Yes, it can feel a lot like losing a very quiet and yet utterly reliable friend, giving up the fags. But, you have to try. I suppose that every day that I have been successful in my long battle against nicotine has been of benefit to my health, every day that I have said no was an achievement, even though it can be hard to see it that way when you've spent the day wanting to rip the head off everyone. We all have our addictions, some of us to rather innocuous things and some to something far more insidious, but we all have them. Unfortunately, mine is quite a slippery contender, and has, since I took my first drags way back in Primary School had a seductive and alluring quality that I am yet to fully resist. But for now, I resist, and I will continue to keep trying to resist, because for all of the things that I love about cigarettes, there are a million others things that I hate about them too.
Release Date: 2000
Rating: R 18+
Running Time: 101 mins
If this film doesn't put you off drugs for the rest of your life then nothing will. This is an intense and gritty psychological drama based on the novel of the same name by Hubert Selby Jr. Thoughtfully directed by Darren Aronofsky, this is a tale that depicts different forms of drug addiction in a deeply disturbing and haunting way.
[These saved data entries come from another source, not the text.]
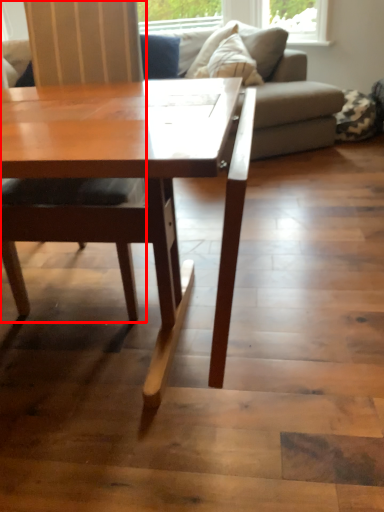 Question: From the image's perspective, what is the correct spatial positioning of chair (annotated by the red box) in reference to studio couch?

Choices:
 (A) below
 (B) above

Answer: (A) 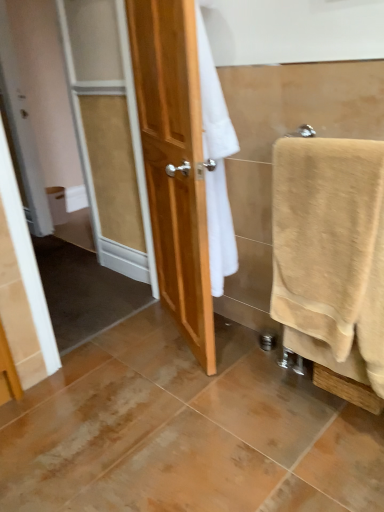 Describe the element at coordinates (330, 253) in the screenshot. I see `beige cotton towel at right` at that location.

This screenshot has height=512, width=384. I want to click on beige cotton towel at right, so click(x=330, y=253).

This screenshot has width=384, height=512. What do you see at coordinates (65, 202) in the screenshot? I see `white matte toilet paper at left` at bounding box center [65, 202].

In order to click on white matte toilet paper at left in this screenshot , I will do `click(65, 202)`.

This screenshot has height=512, width=384. I want to click on beige cotton towel at right, so click(330, 253).

Considering the positions of objects beige cotton towel at right and white matte toilet paper at left in the image provided, who is more to the left, beige cotton towel at right or white matte toilet paper at left?

Positioned to the left is white matte toilet paper at left.

Who is more distant, beige cotton towel at right or white matte toilet paper at left?

white matte toilet paper at left.

Does point (307, 356) appear closer or farther from the camera than point (80, 198)?

Point (307, 356).

From the image's perspective, which one is positioned lower, beige cotton towel at right or white matte toilet paper at left?

From the image's view, beige cotton towel at right is below.

From a real-world perspective, which object stands above the other?

beige cotton towel at right.

Does beige cotton towel at right have a greater width compared to white matte toilet paper at left?

Correct, the width of beige cotton towel at right exceeds that of white matte toilet paper at left.

Can you confirm if beige cotton towel at right is shorter than white matte toilet paper at left?

No.

Is beige cotton towel at right bigger or smaller than white matte toilet paper at left?

In the image, beige cotton towel at right appears to be larger than white matte toilet paper at left.

Is beige cotton towel at right completely or partially outside of white matte toilet paper at left?

Yes.

Are beige cotton towel at right and white matte toilet paper at left making contact?

No, beige cotton towel at right is not touching white matte toilet paper at left.

Is beige cotton towel at right looking in the opposite direction of white matte toilet paper at left?

No, beige cotton towel at right's orientation is not away from white matte toilet paper at left.

Based on the photo, how many degrees apart are the facing directions of beige cotton towel at right and white matte toilet paper at left?

The facing directions of beige cotton towel at right and white matte toilet paper at left are 90.1 degrees apart.

How much distance is there between beige cotton towel at right and white matte toilet paper at left?

beige cotton towel at right and white matte toilet paper at left are 2.63 meters apart from each other.

Where is `towel above the white matte toilet paper at left (from a real-world perspective)`? Image resolution: width=384 pixels, height=512 pixels. towel above the white matte toilet paper at left (from a real-world perspective) is located at coordinates (330, 253).

Is white matte toilet paper at left at the right side of beige cotton towel at right?

Incorrect, white matte toilet paper at left is not on the right side of beige cotton towel at right.

Is white matte toilet paper at left further to the viewer compared to beige cotton towel at right?

Yes, white matte toilet paper at left is further from the viewer.

Does point (84, 189) appear closer or farther from the camera than point (319, 146)?

Point (84, 189).

From the image's perspective, is white matte toilet paper at left above beige cotton towel at right?

Correct, white matte toilet paper at left appears higher than beige cotton towel at right in the image.

From a real-world perspective, is white matte toilet paper at left positioned above or below beige cotton towel at right?

white matte toilet paper at left is below beige cotton towel at right.

Which of these two, white matte toilet paper at left or beige cotton towel at right, is wider?

beige cotton towel at right is wider.

Is white matte toilet paper at left taller or shorter than beige cotton towel at right?

In the image, white matte toilet paper at left appears to be shorter than beige cotton towel at right.

Can you confirm if white matte toilet paper at left is smaller than beige cotton towel at right?

Yes.

From the picture: Is beige cotton towel at right located within white matte toilet paper at left?

That's incorrect, beige cotton towel at right is not inside white matte toilet paper at left.

Is white matte toilet paper at left not near beige cotton towel at right?

A: Yes, white matte toilet paper at left and beige cotton towel at right are quite far apart.

Is white matte toilet paper at left oriented towards beige cotton towel at right?

Yes.

Measure the distance between white matte toilet paper at left and beige cotton towel at right.

white matte toilet paper at left and beige cotton towel at right are 8.63 feet apart from each other.

You are a GUI agent. You are given a task and a screenshot of the screen. Output one action in this format:
    pyautogui.click(x=<x>, y=<y>)
    Task: Click on the towel above the white matte toilet paper at left (from a real-world perspective)
    This screenshot has height=512, width=384.
    Given the screenshot: What is the action you would take?
    pyautogui.click(x=330, y=253)

Where is `towel located above the white matte toilet paper at left (from a real-world perspective)`? towel located above the white matte toilet paper at left (from a real-world perspective) is located at coordinates (330, 253).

Centred on the demise of four characters, we watch as they fall deeper into a stimulant induced psychosis that has them all imprisoned. Each one suffers from a variation of depression and hopelessness, lost in their own bleak and stark delusions.
The acting here is fabulous. Ellen Burstyn was nominated for a Best Actress Academy Award for her incredible portrayal of Sara Goldfarb, an elderly widow that will go to any lengths to regain her youthful figure. Jared Leto and Jennifer Connelly are fabulous as the heroin addicted lovers Harry and Marion; and even Marlon Wayans rises to the occasion as Tyrone C. Love, a youth trying to rise above his low-socio economic background.
Not everyone will have the stomach for this movie, it's a pretty rough ride and it has been a movie that has always sprung to my mind when people mention movies that disturbed them.